### [WHAT NEEDS TO BE DONE]
Output every record exactly, and nothing more.
** Opening PROVIDED ENTRIES block **
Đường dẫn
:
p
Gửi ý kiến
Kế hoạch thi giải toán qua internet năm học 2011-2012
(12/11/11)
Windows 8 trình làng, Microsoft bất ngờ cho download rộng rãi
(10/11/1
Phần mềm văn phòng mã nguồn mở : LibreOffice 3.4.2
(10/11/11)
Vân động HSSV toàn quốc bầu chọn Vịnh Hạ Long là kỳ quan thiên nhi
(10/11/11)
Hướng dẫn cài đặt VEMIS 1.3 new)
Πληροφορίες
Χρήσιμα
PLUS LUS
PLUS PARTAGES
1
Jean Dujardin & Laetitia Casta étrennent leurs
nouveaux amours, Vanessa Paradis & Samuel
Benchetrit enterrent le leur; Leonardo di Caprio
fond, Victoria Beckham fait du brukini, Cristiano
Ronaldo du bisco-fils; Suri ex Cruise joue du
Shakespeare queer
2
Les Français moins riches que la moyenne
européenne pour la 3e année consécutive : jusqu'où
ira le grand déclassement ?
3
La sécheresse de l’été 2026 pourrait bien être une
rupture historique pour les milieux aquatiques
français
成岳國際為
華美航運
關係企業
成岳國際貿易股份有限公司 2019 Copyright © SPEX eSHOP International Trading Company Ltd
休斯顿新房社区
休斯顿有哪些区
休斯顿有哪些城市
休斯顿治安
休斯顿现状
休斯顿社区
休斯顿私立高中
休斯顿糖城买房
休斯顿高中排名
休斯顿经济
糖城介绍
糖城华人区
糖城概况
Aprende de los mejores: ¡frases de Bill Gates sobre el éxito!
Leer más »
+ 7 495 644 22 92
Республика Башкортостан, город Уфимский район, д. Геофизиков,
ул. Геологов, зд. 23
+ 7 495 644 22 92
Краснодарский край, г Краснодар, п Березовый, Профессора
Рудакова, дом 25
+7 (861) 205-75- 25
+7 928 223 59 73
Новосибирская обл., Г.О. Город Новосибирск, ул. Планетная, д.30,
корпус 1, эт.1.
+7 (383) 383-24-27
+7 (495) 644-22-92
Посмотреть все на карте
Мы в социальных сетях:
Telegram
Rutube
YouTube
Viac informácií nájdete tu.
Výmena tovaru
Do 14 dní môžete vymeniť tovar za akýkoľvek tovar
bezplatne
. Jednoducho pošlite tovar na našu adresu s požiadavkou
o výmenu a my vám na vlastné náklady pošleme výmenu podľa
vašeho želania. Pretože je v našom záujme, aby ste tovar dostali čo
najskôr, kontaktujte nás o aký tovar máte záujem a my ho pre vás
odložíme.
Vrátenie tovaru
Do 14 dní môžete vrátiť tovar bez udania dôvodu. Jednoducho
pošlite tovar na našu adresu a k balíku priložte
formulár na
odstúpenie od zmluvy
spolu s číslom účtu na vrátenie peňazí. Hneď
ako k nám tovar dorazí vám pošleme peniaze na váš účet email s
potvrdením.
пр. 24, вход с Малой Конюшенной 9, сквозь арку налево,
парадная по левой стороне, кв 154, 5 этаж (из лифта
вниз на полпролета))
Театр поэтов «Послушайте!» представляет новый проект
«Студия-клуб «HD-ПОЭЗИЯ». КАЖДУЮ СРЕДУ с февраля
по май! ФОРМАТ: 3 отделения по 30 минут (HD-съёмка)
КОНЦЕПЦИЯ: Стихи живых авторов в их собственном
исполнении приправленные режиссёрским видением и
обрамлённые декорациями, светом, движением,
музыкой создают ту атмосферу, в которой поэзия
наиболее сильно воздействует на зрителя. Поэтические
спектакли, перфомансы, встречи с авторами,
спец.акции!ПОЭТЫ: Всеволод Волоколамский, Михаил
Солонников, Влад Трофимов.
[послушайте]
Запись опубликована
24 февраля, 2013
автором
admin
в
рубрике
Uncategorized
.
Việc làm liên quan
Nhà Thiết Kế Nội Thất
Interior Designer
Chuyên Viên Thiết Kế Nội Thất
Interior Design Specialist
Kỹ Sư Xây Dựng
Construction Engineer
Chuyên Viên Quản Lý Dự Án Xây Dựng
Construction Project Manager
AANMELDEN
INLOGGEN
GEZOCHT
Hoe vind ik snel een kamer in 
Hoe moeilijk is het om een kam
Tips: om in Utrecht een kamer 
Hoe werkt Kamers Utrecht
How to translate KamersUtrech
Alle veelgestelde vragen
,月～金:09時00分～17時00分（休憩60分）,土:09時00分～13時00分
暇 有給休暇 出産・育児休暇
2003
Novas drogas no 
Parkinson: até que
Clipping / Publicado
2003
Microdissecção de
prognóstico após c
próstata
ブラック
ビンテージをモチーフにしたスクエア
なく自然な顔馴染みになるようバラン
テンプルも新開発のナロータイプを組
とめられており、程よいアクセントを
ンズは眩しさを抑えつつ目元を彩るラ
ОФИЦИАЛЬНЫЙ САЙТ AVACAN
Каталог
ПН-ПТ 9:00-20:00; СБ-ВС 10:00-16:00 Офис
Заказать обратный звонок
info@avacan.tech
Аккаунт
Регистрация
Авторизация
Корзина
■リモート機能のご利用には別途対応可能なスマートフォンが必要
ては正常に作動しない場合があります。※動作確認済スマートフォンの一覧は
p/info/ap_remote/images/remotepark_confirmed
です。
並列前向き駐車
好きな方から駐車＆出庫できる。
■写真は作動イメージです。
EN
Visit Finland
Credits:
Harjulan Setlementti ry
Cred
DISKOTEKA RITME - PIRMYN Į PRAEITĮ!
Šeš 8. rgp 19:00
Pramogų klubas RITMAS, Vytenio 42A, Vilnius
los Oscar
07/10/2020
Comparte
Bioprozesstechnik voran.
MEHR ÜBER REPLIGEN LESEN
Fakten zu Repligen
** Closing PROVIDED ENTRIES block **
### [WRITTEN RESPONSE]
Đường dẫn
:
p
Gửi ý kiến
Kế hoạch thi giải toán qua internet năm học 2011-2012
(12/11/11)
Windows 8 trình làng, Microsoft bất ngờ cho download rộng rãi
(10/11/1
Phần mềm văn phòng mã nguồn mở : LibreOffice 3.4.2
(10/11/11)
Vân động HSSV toàn quốc bầu chọn Vịnh Hạ Long là kỳ quan thiên nhi
(10/11/11)
Hướng dẫn cài đặt VEMIS 1.3 new)
Πληροφορίες
Χρήσιμα
PLUS LUS
PLUS PARTAGES
1
Jean Dujardin & Laetitia Casta étrennent leurs
nouveaux amours, Vanessa Paradis & Samuel
Benchetrit enterrent le leur; Leonardo di Caprio
fond, Victoria Beckham fait du brukini, Cristiano
Ronaldo du bisco-fils; Suri ex Cruise joue du
Shakespeare queer
2
Les Français moins riches que la moyenne
européenne pour la 3e année consécutive : jusqu'où
ira le grand déclassement ?
3
La sécheresse de l’été 2026 pourrait bien être une
rupture historique pour les milieux aquatiques
français
成岳國際為
華美航運
關係企業
成岳國際貿易股份有限公司 2019 Copyright © SPEX eSHOP International Trading Company Ltd
休斯顿新房社区
休斯顿有哪些区
休斯顿有哪些城市
休斯顿治安
休斯顿现状
休斯顿社区
休斯顿私立高中
休斯顿糖城买房
休斯顿高中排名
休斯顿经济
糖城介绍
糖城华人区
糖城概况
Aprende de los mejores: ¡frases de Bill Gates sobre el éxito!
Leer más »
+ 7 495 644 22 92
Республика Башкортостан, город Уфимский район, д. Геофизиков,
ул. Геологов, зд. 23
+ 7 495 644 22 92
Краснодарский край, г Краснодар, п Березовый, Профессора
Рудакова, дом 25
+7 (861) 205-75- 25
+7 928 223 59 73
Новосибирская обл., Г.О. Город Новосибирск, ул. Планетная, д.30,
корпус 1, эт.1.
+7 (383) 383-24-27
+7 (495) 644-22-92
Посмотреть все на карте
Мы в социальных сетях:
Telegram
Rutube
YouTube
Viac informácií nájdete tu.
Výmena tovaru
Do 14 dní môžete vymeniť tovar za akýkoľvek tovar
bezplatne
. Jednoducho pošlite tovar na našu adresu s požiadavkou
o výmenu a my vám na vlastné náklady pošleme výmenu podľa
vašeho želania. Pretože je v našom záujme, aby ste tovar dostali čo
najskôr, kontaktujte nás o aký tovar máte záujem a my ho pre vás
odložíme.
Vrátenie tovaru
Do 14 dní môžete vrátiť tovar bez udania dôvodu. Jednoducho
pošlite tovar na našu adresu a k balíku priložte
formulár na
odstúpenie od zmluvy
spolu s číslom účtu na vrátenie peňazí. Hneď
ako k nám tovar dorazí vám pošleme peniaze na váš účet email s
potvrdením.
пр. 24, вход с Малой Конюшенной 9, сквозь арку налево,
парадная по левой стороне, кв 154, 5 этаж (из лифта
вниз на полпролета))
Театр поэтов «Послушайте!» представляет новый проект
«Студия-клуб «HD-ПОЭЗИЯ». КАЖДУЮ СРЕДУ с февраля
по май! ФОРМАТ: 3 отделения по 30 минут (HD-съёмка)
КОНЦЕПЦИЯ: Стихи живых авторов в их собственном
исполнении приправленные режиссёрским видением и
обрамлённые декорациями, светом, движением,
музыкой создают ту атмосферу, в которой поэзия
наиболее сильно воздействует на зрителя. Поэтические
спектакли, перфомансы, встречи с авторами,
спец.акции!ПОЭТЫ: Всеволод Волоколамский, Михаил
Солонников, Влад Трофимов.
[послушайте]
Запись опубликована
24 февраля, 2013
автором
admin
в
рубрике
Uncategorized
.
Việc làm liên quan
Nhà Thiết Kế Nội Thất
Interior Designer
Chuyên Viên Thiết Kế Nội Thất
Interior Design Specialist
Kỹ Sư Xây Dựng
Construction Engineer
Chuyên Viên Quản Lý Dự Án Xây Dựng
Construction Project Manager
AANMELDEN
INLOGGEN
GEZOCHT
Hoe vind ik snel een kamer in 
Hoe moeilijk is het om een kam
Tips: om in Utrecht een kamer 
Hoe werkt Kamers Utrecht
How to translate KamersUtrech
Alle veelgestelde vragen
,月～金:09時00分～17時00分（休憩60分）,土:09時00分～13時00分
暇 有給休暇 出産・育児休暇
2003
Novas drogas no 
Parkinson: até que
Clipping / Publicado
2003
Microdissecção de
prognóstico após c
próstata
ブラック
ビンテージをモチーフにしたスクエア
なく自然な顔馴染みになるようバラン
テンプルも新開発のナロータイプを組
とめられており、程よいアクセントを
ンズは眩しさを抑えつつ目元を彩るラ
ОФИЦИАЛЬНЫЙ САЙТ AVACAN
Каталог
ПН-ПТ 9:00-20:00; СБ-ВС 10:00-16:00 Офис
Заказать обратный звонок
info@avacan.tech
Аккаунт
Регистрация
Авторизация
Корзина
■リモート機能のご利用には別途対応可能なスマートフォンが必要
ては正常に作動しない場合があります。※動作確認済スマートフォンの一覧は
p/info/ap_remote/images/remotepark_confirmed
です。
並列前向き駐車
好きな方から駐車＆出庫できる。
■写真は作動イメージです。
EN
Visit Finland
Credits:
Harjulan Setlementti ry
Cred
DISKOTEKA RITME - PIRMYN Į PRAEITĮ!
Šeš 8. rgp 19:00
Pramogų klubas RITMAS, Vytenio 42A, Vilnius
los Oscar
07/10/2020
Comparte
Bioprozesstechnik voran.
MEHR ÜBER REPLIGEN LESEN
Fakten zu Repligen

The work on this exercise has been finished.